N₂O exhibits the following two effects. The ‘concentration effect’ implies that the greater the inspired anaesthetic concentration, the more rapid the rise in the alveolar concentration. The ‘second gas effect’ refers to the ability of one gas administered in a high concentration (e.g. N₂O) to accelerate the uptake of another gas (e.g. halothane) that is co-administered. Sixty-six percent of N₂O in oxygen decreases the MAC of halothane to 0.29, of enflurane to 0.6, of isoflurane to 0.5, of sevoflurane to 0.66, and of desflurane to 2.8. The use of N₂O is safe in patients susceptible to malignant hyperpyrexia. (p. 279)

Uses

Noradrenaline is used in the treatment of refractory hypotension.

Chemical

A catecholamine.

Presentation

As a clear, colourless solution containing 2 mg/ml of noradrenaline acid tartrate for dilution prior to infusion.

Main action

Increased systemic vascular resistance.

Mode of action

Noradrenaline is a directly and indirectly acting sympathomimetic amine that exerts its action predominantly at alpha-adrenergic receptors, with a minor action at beta-receptors.

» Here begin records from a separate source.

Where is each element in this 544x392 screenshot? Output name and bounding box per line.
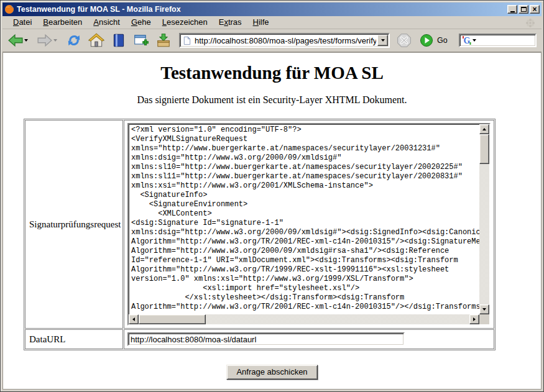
close-icon: ×: [532, 6, 537, 12]
forward-dropdown-icon[interactable]: [53, 39, 57, 42]
menu-bar: Datei Bearbeiten Ansicht Gehe Lesezeiche…: [2, 16, 542, 29]
horizontal-scrollbar[interactable]: [129, 314, 479, 324]
close-button[interactable]: ×: [530, 5, 540, 14]
minimize-button[interactable]: [507, 5, 517, 14]
menu-datei[interactable]: Datei: [7, 16, 37, 29]
page-subtitle: Das signierte Dokument ist ein Security-…: [3, 94, 541, 106]
request-textarea[interactable]: <?xml version="1.0" encoding="UTF-8"?> <…: [127, 123, 491, 326]
window-title: Testanwendung für MOA SL - Mozilla Firef…: [17, 5, 507, 14]
form-table: Signaturprüfungsrequest <?xml version="1…: [24, 119, 496, 350]
menu-hilfe[interactable]: Hilfe: [247, 16, 275, 29]
downloads-button[interactable]: [155, 32, 172, 48]
vertical-scrollbar[interactable]: [479, 124, 489, 314]
throbber-icon: [525, 18, 535, 28]
menu-extras[interactable]: Extras: [213, 16, 247, 29]
maximize-icon: [521, 7, 527, 12]
dataurl-label: DataURL: [25, 329, 123, 349]
home-button[interactable]: [88, 32, 104, 48]
go-button[interactable]: [418, 32, 435, 48]
url-bar[interactable]: [179, 33, 390, 48]
back-button[interactable]: [7, 32, 24, 48]
browser-window: Testanwendung für MOA SL - Mozilla Firef…: [0, 0, 544, 392]
reload-button[interactable]: [66, 32, 82, 48]
vertical-scroll-track[interactable]: [479, 134, 489, 304]
scroll-left-button[interactable]: [129, 314, 139, 324]
scroll-up-button[interactable]: [479, 124, 489, 134]
dataurl-input[interactable]: [127, 332, 405, 346]
table-row: DataURL: [25, 329, 494, 349]
window-controls: ×: [507, 5, 540, 14]
scroll-right-button[interactable]: [469, 314, 479, 324]
search-input[interactable]: [478, 36, 532, 45]
arrow-up-icon: [482, 128, 486, 130]
horizontal-scroll-track[interactable]: [139, 314, 469, 324]
minimize-icon: [510, 11, 515, 12]
chevron-down-icon: [381, 39, 385, 42]
forward-button[interactable]: [37, 32, 53, 48]
scroll-down-button[interactable]: [479, 304, 489, 314]
submit-button[interactable]: Anfrage abschicken: [226, 365, 317, 380]
menu-lesezeichen[interactable]: Lesezeichen: [157, 16, 213, 29]
navigation-toolbar: Go G: [2, 29, 542, 52]
new-window-button[interactable]: [133, 32, 149, 48]
arrow-left-icon: [132, 317, 135, 321]
maximize-button[interactable]: [519, 5, 528, 14]
request-xml-text[interactable]: <?xml version="1.0" encoding="UTF-8"?> <…: [129, 124, 479, 314]
bookmarks-button[interactable]: [111, 32, 127, 48]
firefox-icon[interactable]: [4, 4, 14, 14]
menu-bearbeiten[interactable]: Bearbeiten: [37, 16, 88, 29]
url-dropdown-button[interactable]: [377, 35, 388, 46]
horizontal-scroll-thumb[interactable]: [139, 314, 206, 324]
page-icon[interactable]: [182, 36, 191, 45]
search-box[interactable]: G: [459, 34, 537, 47]
search-engine-dropdown-icon[interactable]: [473, 39, 476, 42]
google-icon[interactable]: G: [462, 35, 472, 45]
stop-button[interactable]: [396, 32, 412, 48]
page-content: Testanwendung für MOA SL Das signierte D…: [2, 52, 542, 390]
submit-row: Anfrage abschicken: [3, 365, 541, 380]
arrow-down-icon: [482, 308, 486, 311]
svg-text:G: G: [463, 36, 470, 45]
menu-gehe[interactable]: Gehe: [126, 16, 157, 29]
vertical-scroll-thumb[interactable]: [479, 134, 489, 164]
page-title: Testanwendung für MOA SL: [3, 63, 541, 83]
title-bar: Testanwendung für MOA SL - Mozilla Firef…: [2, 2, 542, 16]
scrollbar-corner: [479, 314, 489, 324]
go-label[interactable]: Go: [437, 36, 448, 45]
request-label: Signaturprüfungsrequest: [25, 120, 123, 329]
table-row: Signaturprüfungsrequest <?xml version="1…: [25, 120, 494, 329]
url-input[interactable]: [193, 35, 377, 45]
back-dropdown-icon[interactable]: [24, 39, 28, 42]
arrow-right-icon: [473, 317, 476, 321]
menu-ansicht[interactable]: Ansicht: [88, 16, 126, 29]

Routes of administration/doses

Noradrenaline is administered through a central vein as an infusion in glucose or saline in a concentration of 40 micrograms/ml (expressed as the base) at a rate titrated according to the response desired. The drug has a duration of action of 30–40 minutes; tachyphylaxis occurs with prolonged administration.

Toxicity/side effects

Anxiety, headache, photophobia, pallor, sweating, gangrene, and chest pain may occur with the use of the drug. Extravasation of noradrenaline may lead to sloughing and tissue necrosis.

Special points

The use of noradrenaline during halothane anaesthesia may lead to the appearance of serious cardiac dysrhythmias; if co-administered with MAOIs or tricyclic antidepressants, serious hypertensive episodes may be precipitated.

The drug is pharmaceutically incompatible with barbiturates and sodium bicarbonate.